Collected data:
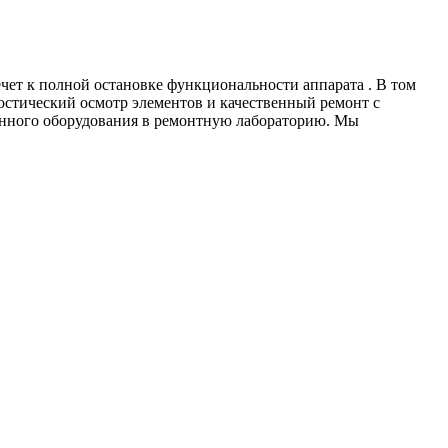
ет к полной остановке функциональности аппарата . В том
остический осмотр элементов и качественный ремонт с
манного оборудования в ремонтную лабораторию. Мы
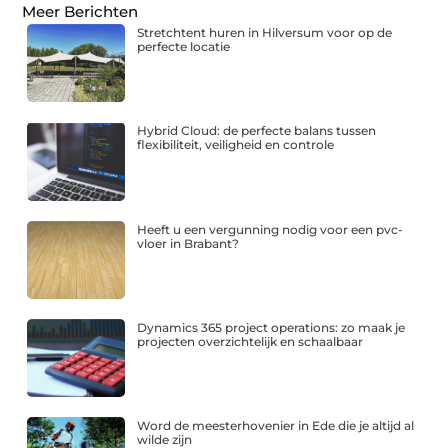
Meer Berichten
Stretchtent huren in Hilversum voor op de
perfecte locatie
Hybrid Cloud: de perfecte balans tussen
flexibiliteit, veiligheid en controle
Heeft u een vergunning nodig voor een pvc-
vloer in Brabant?
Dynamics 365 project operations: zo maak je
projecten overzichtelijk en schaalbaar
Word de meesterhovenier in Ede die je altijd al
wilde zijn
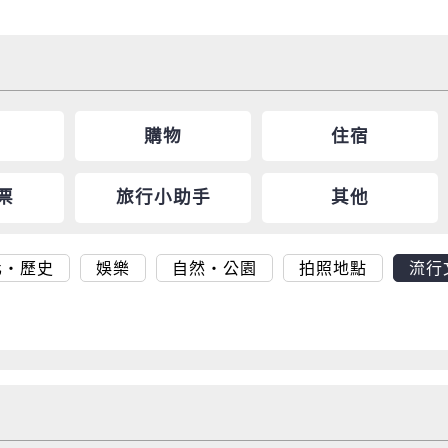
購物
住宿
票
旅行小助手
其他
化・歷史
娛樂
自然・公園
拍照地點
流行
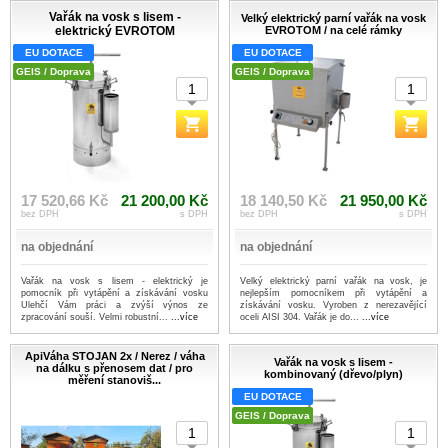
Vařák na vosk s lisem -
Velký elektrický parní vařák na vosk
elektrický EVROTOM
EVROTOM / na celé rámky
EU DOTACE
EU DOTACE
GEIS / Doprava
GEIS / Doprava
17 520,66 Kč
21 200,00 Kč
18 140,50 Kč
21 950,00 Kč
bez DPH
s DPH
bez DPH
s DPH
na objednání
na objednání
Vařák na vosk s lisem - elektrický je
Velký elektrický parní vařák na vosk, je
pomocník při vytápění a získávání vosku
nejlepším pomocníkem při vytápění a
Ulehčí Vám práci a zvýší výnos ze
získávání vosku. Vyroben z nerezavějící
zpracování souší. Velmi robustní...
...více
oceli AISI 304. Vařák je do...
...více
ApiVáha STOJAN 2x / Nerez / váha
Vařák na vosk s lisem -
na dálku s přenosem dat / pro
kombinovaný (dřevo/plyn)
měření stanoviš...
EU DOTACE
GEIS / Doprava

Aim of the exercise:
Look through the entries above and copy each line that has "parní" in it.

Exercise solution:
Velký elektrický parní vařák na vosk
Velký elektrický parní vařák na vosk, je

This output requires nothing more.